Узники Соловецкого монастыря | страница 94
Можно себе представить степень беспокойства монахов, если к сказанному добавить, что при обыске в келье Григорьева была обнаружена книга революционного содержания «Деятели сорок восьмого года» Верморелля.
Должностных лиц монастыря и Астраханской губернии больше всего пугала революционная агитация ссыльного среди рядовой монашеской братии, богомольцев и, главным образом, среди крестьян. Такая деятельность М. Григорьева была чревата, по мнению епископа, «вредными последствиями», и местные власти решили пресечь ее.

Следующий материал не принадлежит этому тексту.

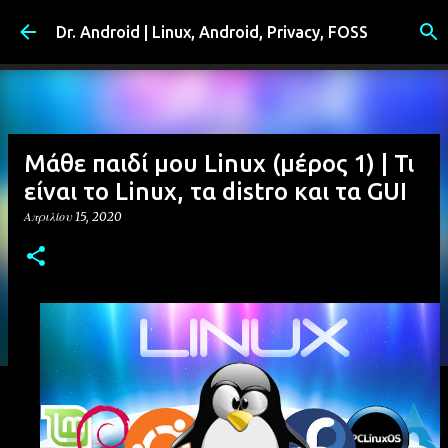
Μετάβαση στο κύριο περιεχόμενο
Dr. Android | Linux, Android, Privacy, FOSS
Μάθε παιδί μου Linux (μέρος 1) | Τι
είναι το Linux, τα distro και τα GUI
Απριλίου 15, 2020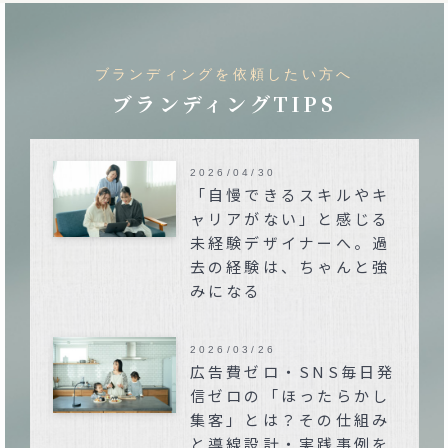
ブランディングを依頼したい方へ
ブランディングTIPS
2026/04/30
「自慢できるスキルやキ
ャリアがない」と感じる
未経験デザイナーへ。過
去の経験は、ちゃんと強
みになる
2026/03/26
広告費ゼロ・SNS毎日発
信ゼロの「ほったらかし
集客」とは？その仕組み
と導線設計・実践事例を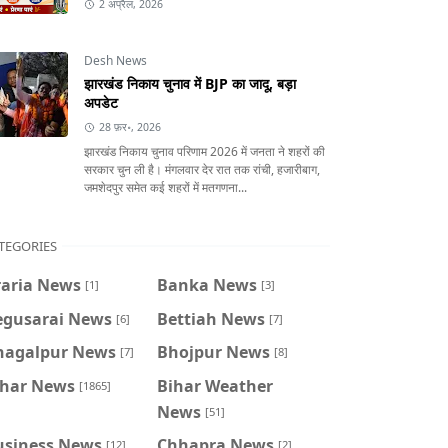
2 अप्रैल, 2026
Desh News
झारखंड निकाय चुनाव में BJP का जादू, बड़ा
अपडेट
28 फ़र॰, 2026
झारखंड निकाय चुनाव परिणाम 2026 में जनता ने शहरों की
सरकार चुन ली है। मंगलवार देर रात तक रांची, हजारीबाग,
जमशेदपुर समेत कई शहरों में मतगणना...
TEGORIES
raria News
Banka News
[1]
[3]
egusarai News
Bettiah News
[6]
[7]
hagalpur News
Bhojpur News
[7]
[8]
ihar News
Bihar Weather
[1865]
News
[51]
usiness News
Chhapra News
[12]
[2]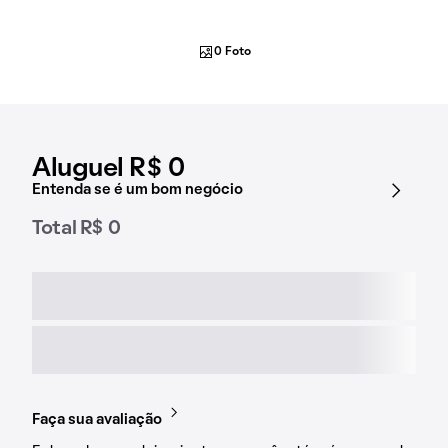
0 Foto
Aluguel R$ 0
Entenda se é um bom negócio
Total R$ 0
Faça sua avaliação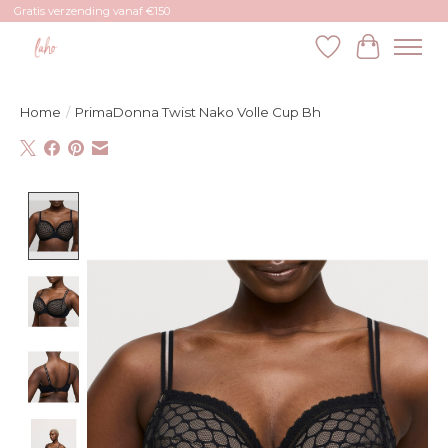
Gratis verzending vanaf €150
Verlanglijst
Winkelw
Home
/
PrimaDonna Twist Nako Volle Cup Bh
Product image slideshow Items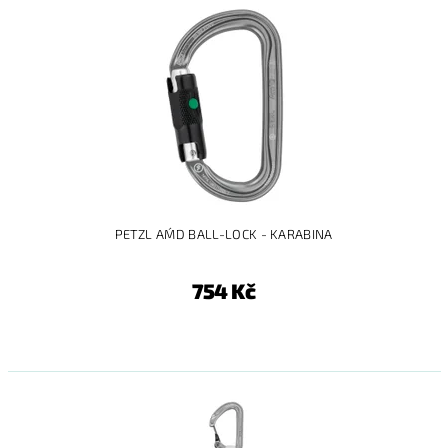
PETZL AM´D BALL-LOCK - KARABINA
754 Kč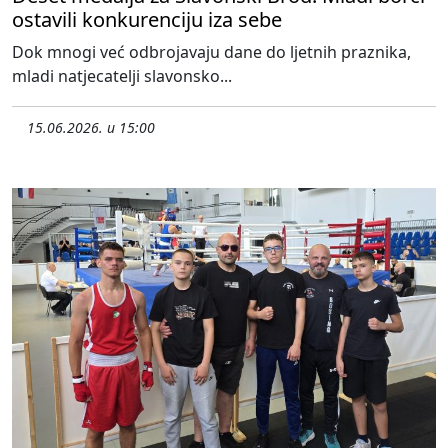
ostavili konkurenciju iza sebe
Dok mnogi već odbrojavaju dane do ljetnih praznika,
mladi natjecatelji slavonsko...
15.06.2026. u 15:00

На М. Григорьева посыпался град новых репрессий. После предварительного следствия, произведенного 6 мая 1879 года адъютантом Астраханского губернского жандармского управления прапорщиком Марченко и товарищем губернского прокурора Голубковым, революционера арестовали и посадили в астраханскую тюрьму.
Астраханский губернатор считал необходимым выслать М. Григорьева «в одну из ставок в калмыцком народе»[158]. Министр внутренних дел опасался, как бы от калмыков революционер не убежал, и предложил сослать Григорьева в Восточную Сибирь. Такого же мнения был и шеф жандармов. Однако царь решил, что самым подходящим местом для исправления революционно мыслящего рабочего может быть тюрьма Соловецкой крепости. 6 июля 1879 года он подписал соответствующее распоряжение, о чем III отделение дало знать начальнику Архангельского губернского жандармского управления.
5 августа 1879 года Матвея Григорьева привезли из Архангельска на беломорский остров, заключили в одиночную камеру и передали «под строжайший присмотр соловецкой воинской команды»[159]. Соловецкие тюремщики считали, что одиночное заключение является наиболее действенным средством смирения инакомыслящих.
М. Григорьева, как и Я. Потапова, из сосланного под надзор превратили в узника одного из самых страшных застенков самодержавия. Вот к чему в конечном итоге свелось царское «милосердие» по отношению к двум рабочим, участвовавшим в Казанской демонстрации.
В монастырской тюрьме на Соловках М. Григорьев, по сводкам Мелетия, вел себя «хорошо и покойно».
Трудно, конечно, предположить, чтобы за такой короткий срок М. Григорьев изменил свои убеждения, которые он много раз публично высказывал. Думается, что соловецкий архимандрит сознательно преувеличивал свои заслуги. М. Григорьев не бил по лицу настоятеля, не ломал решетки в тюремной келье, словом, выгодно отличался в глазах Мелетия от Я. Потапова, и это радовало тюремщика.